Lester allowed a hit that in turn made Ross make a throwing error. He followed it up with a wild pitch directly to Ross’s mask, a mistake that would allow two Indians to cross the plate. Ross made up for it with a home run off the normally unflappable Andrew Miller, becoming the oldest player in World Series history to do so, but more terror was coming for the Cubs.

After getting two outs in the eighth, it was time for Maddon’s favorite weapon: Aroldis Chapman. Chapman, a legend of a pitcher, haunts the dreams of most hitters. He has the fastest recorded fastball in history and a filthy slider to back it up. But even legends get worn out, and Maddon had questionably used Chapman several games in a row.

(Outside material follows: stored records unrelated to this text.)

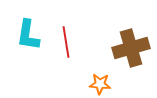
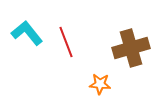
cyan L-shape: moved 1 px left, 2 px up; rotated 132 degrees clockwise
red line: rotated 12 degrees counterclockwise
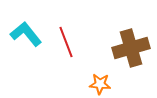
cyan L-shape: moved 1 px left, 1 px down
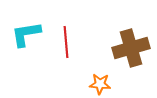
cyan L-shape: rotated 60 degrees counterclockwise
red line: rotated 16 degrees clockwise
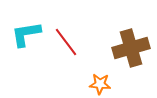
red line: rotated 32 degrees counterclockwise
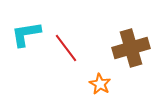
red line: moved 6 px down
orange star: rotated 25 degrees clockwise
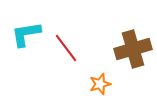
brown cross: moved 2 px right, 1 px down
orange star: rotated 25 degrees clockwise
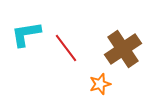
brown cross: moved 10 px left; rotated 18 degrees counterclockwise
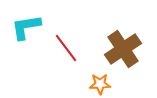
cyan L-shape: moved 7 px up
orange star: rotated 15 degrees clockwise
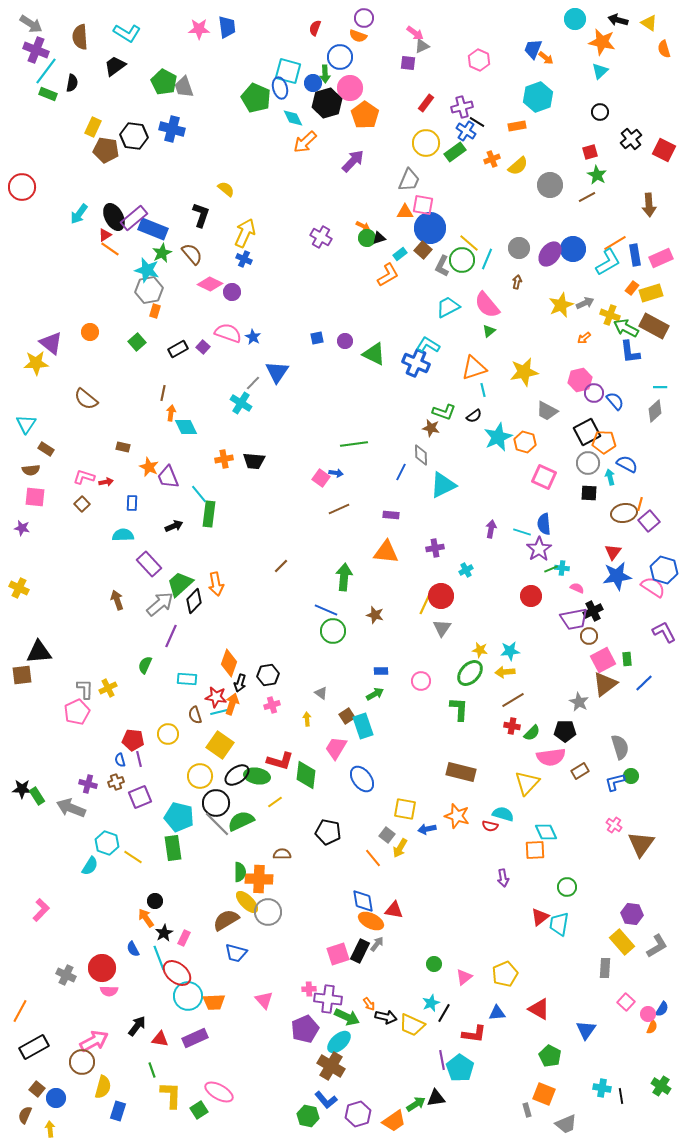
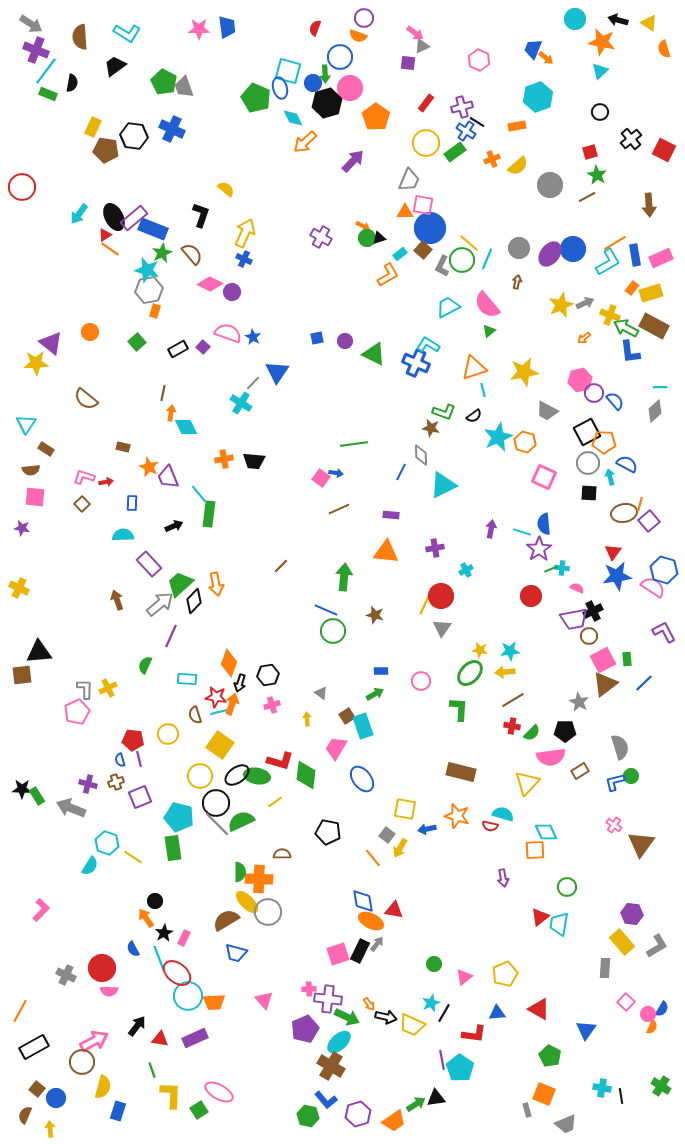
orange pentagon at (365, 115): moved 11 px right, 2 px down
blue cross at (172, 129): rotated 10 degrees clockwise
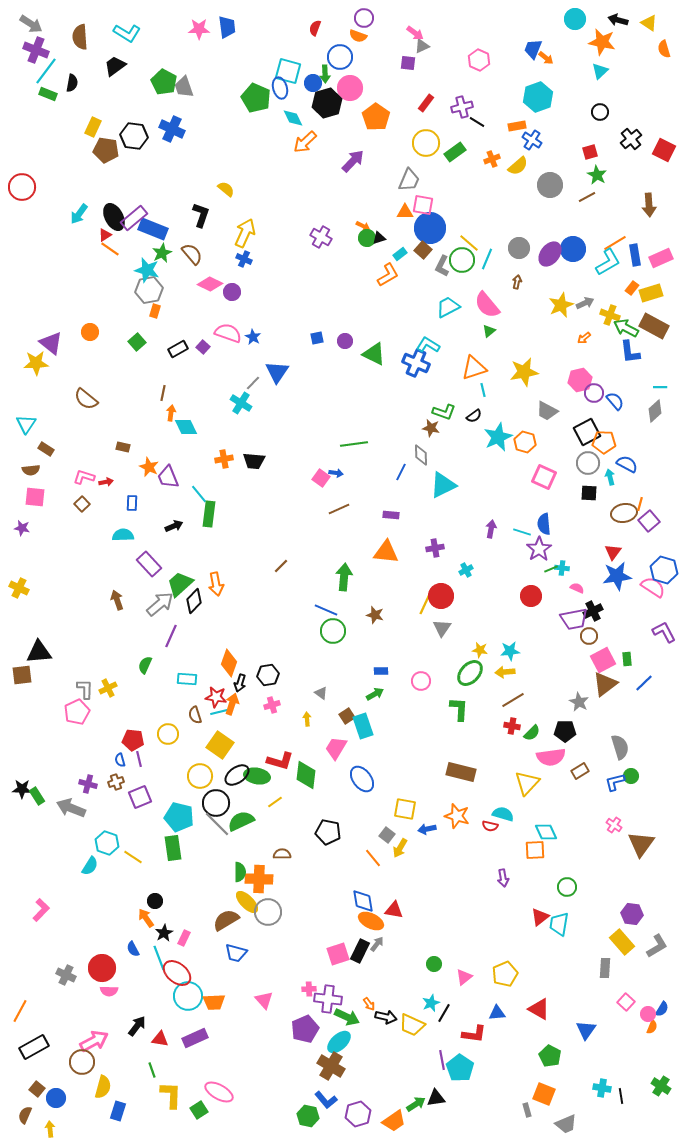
blue cross at (466, 131): moved 66 px right, 9 px down
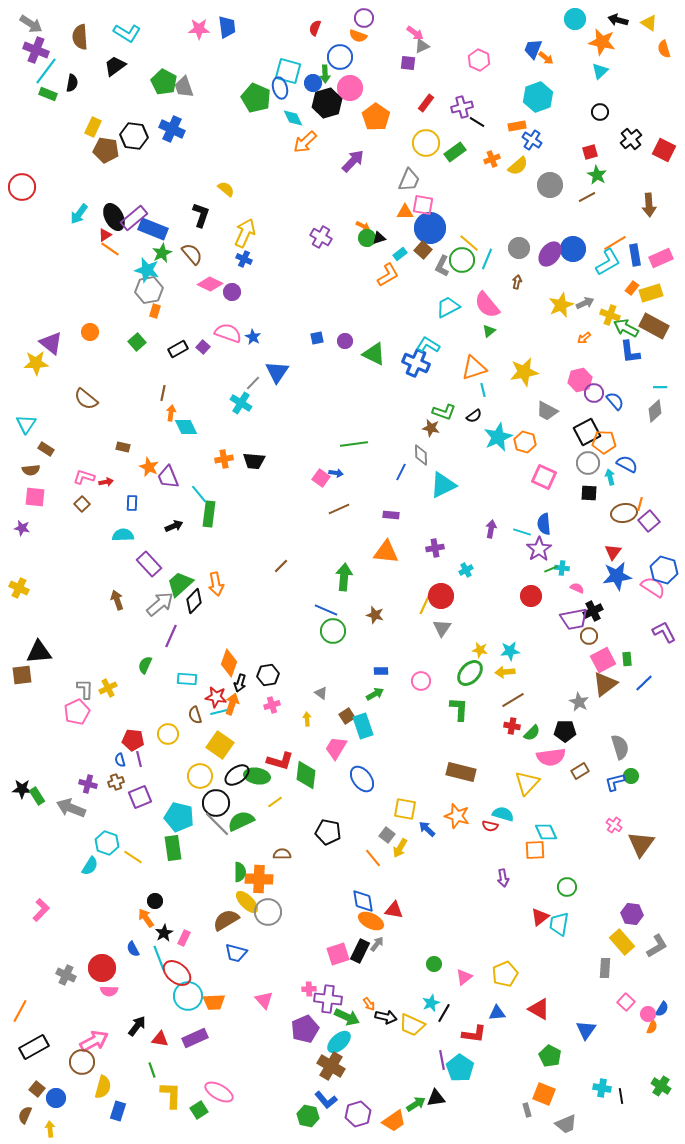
blue arrow at (427, 829): rotated 54 degrees clockwise
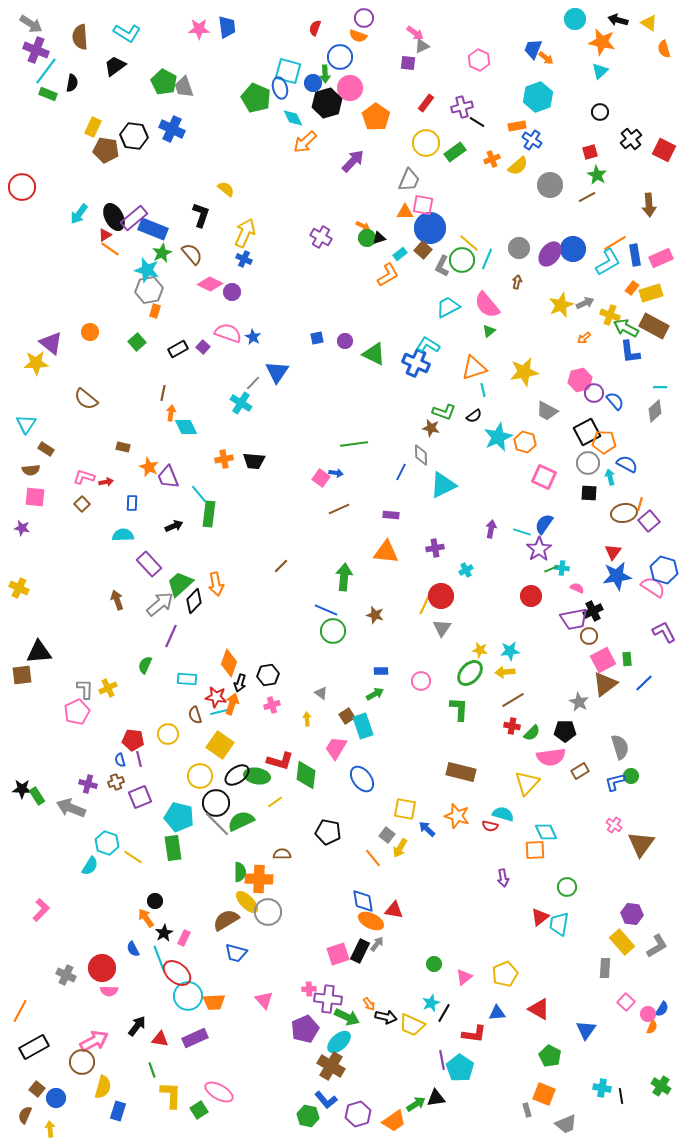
blue semicircle at (544, 524): rotated 40 degrees clockwise
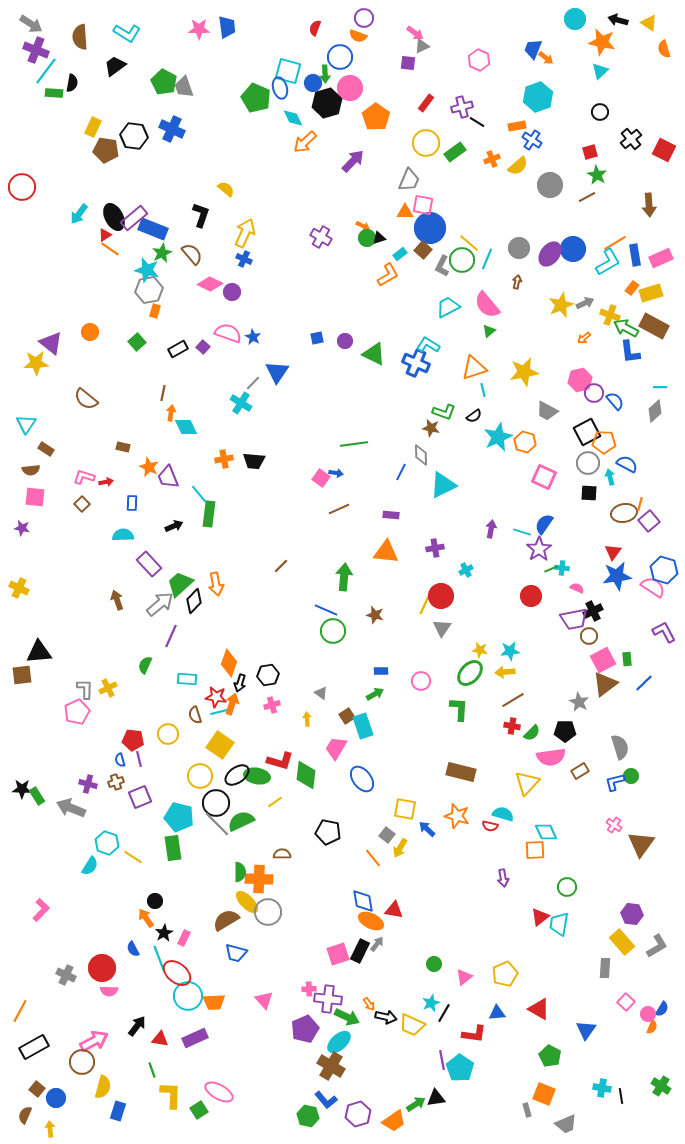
green rectangle at (48, 94): moved 6 px right, 1 px up; rotated 18 degrees counterclockwise
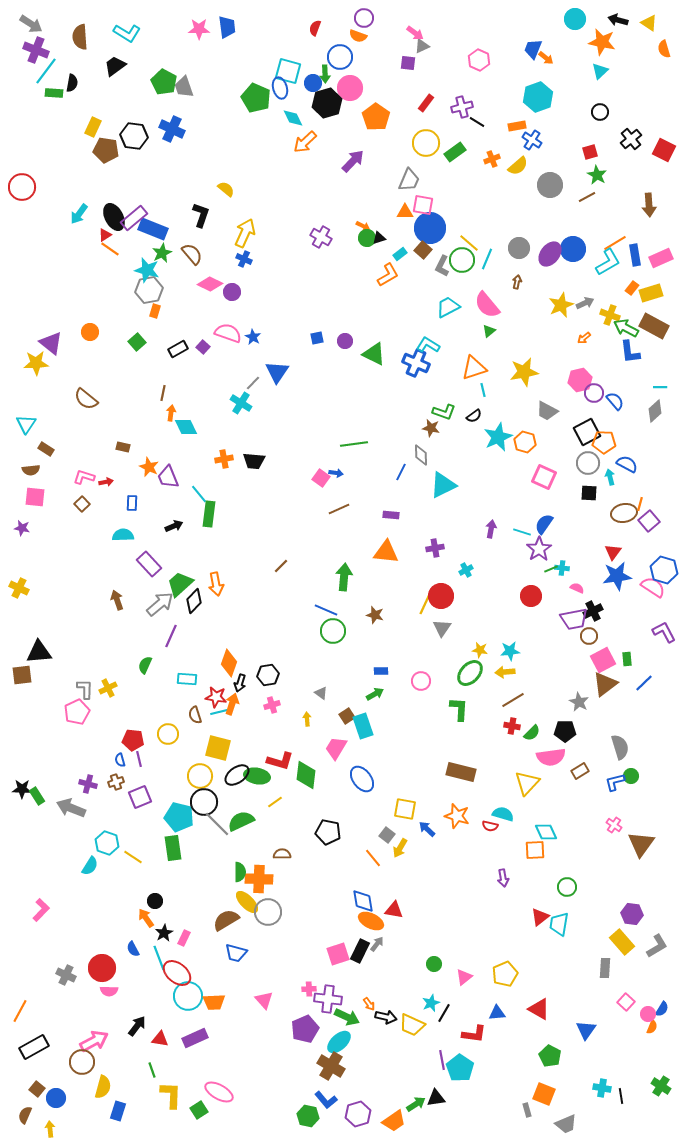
yellow square at (220, 745): moved 2 px left, 3 px down; rotated 20 degrees counterclockwise
black circle at (216, 803): moved 12 px left, 1 px up
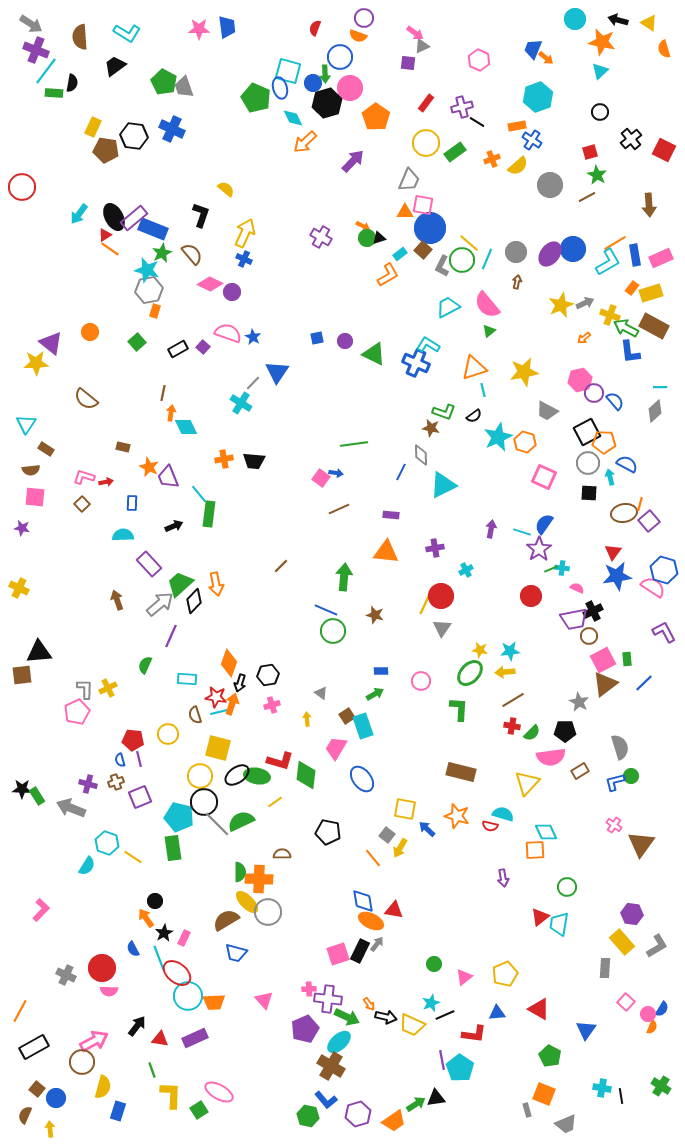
gray circle at (519, 248): moved 3 px left, 4 px down
cyan semicircle at (90, 866): moved 3 px left
black line at (444, 1013): moved 1 px right, 2 px down; rotated 36 degrees clockwise
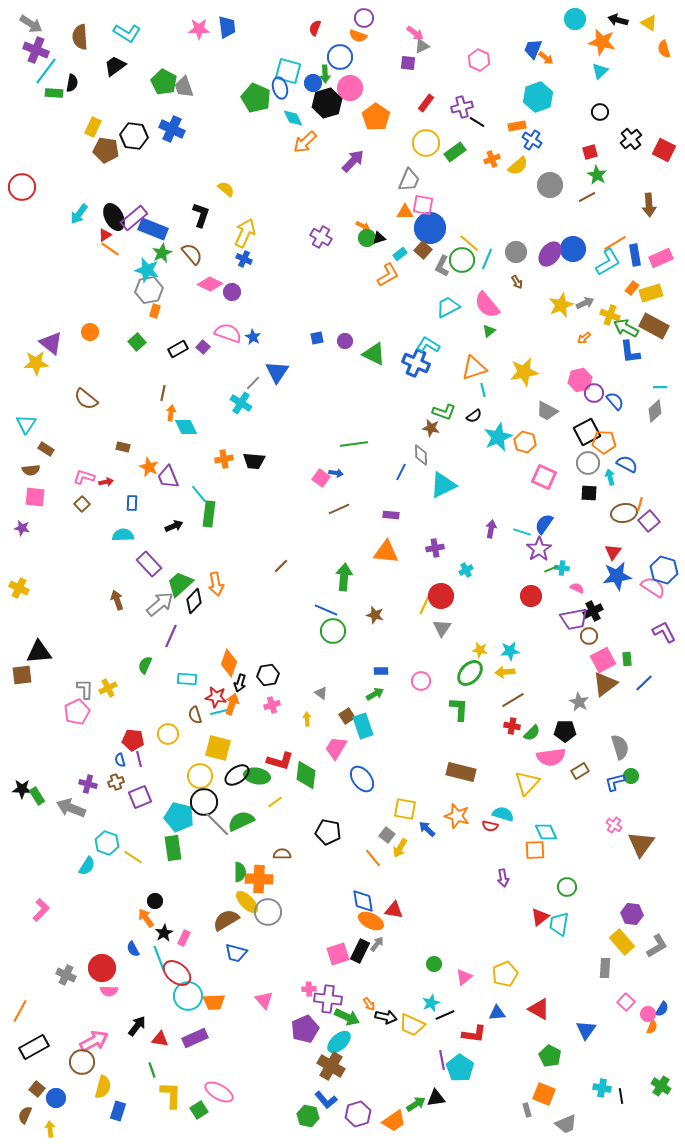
brown arrow at (517, 282): rotated 136 degrees clockwise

The beast would be bested. Off of a visibly tired Chapman, the Indians would notch an RBI double and a two run home-run to tie the game. When the inning was finally over, Chapman walked back to the dugout with tears welling in his eyes.

Things had gone south. But the Cubs had fire left in their souls. Chapman came back to finish the ninth and send it into extra innings, where the Cubs would follow up a short rain delay with two runs on clutch hits from Kyle Schwarber, Ben Zobrist and Miguel Montero. The Indians gave it their all against the Cubs relievers, driving in one more run, but Martinez was up to bat, backed by less than promising stats. Bryant’s smiling play followed, and history was made. Not only for the Chicago Cubs and baseball, but for sports as a whole.

What had transpired on that cool evening in Cleveland will likely never be topped. It’s difficult to imagine any game having the drama and history behind it, the pure adrenaline associated with overcoming all odds to end the drought that defined a team.

Cubs fans around the world wept with pure joy, a feeling that many could only describe as a feeling that anything was possible. The world wept with them, despite a time where divides have defined us. How can a feeling like that ever come again? How can anything in sports ever come close to being that important?

The simple answer is that nothing will probably ever be as good as Game Seven of the 2016 World Series. Nothing will ever unite people the way the ultimate underdog in sports did when they leapt into each other’s arms on Progressive Field. Nothing will even come close.

Someday, no more. The Cubs went all the way. And the world is all the better for it.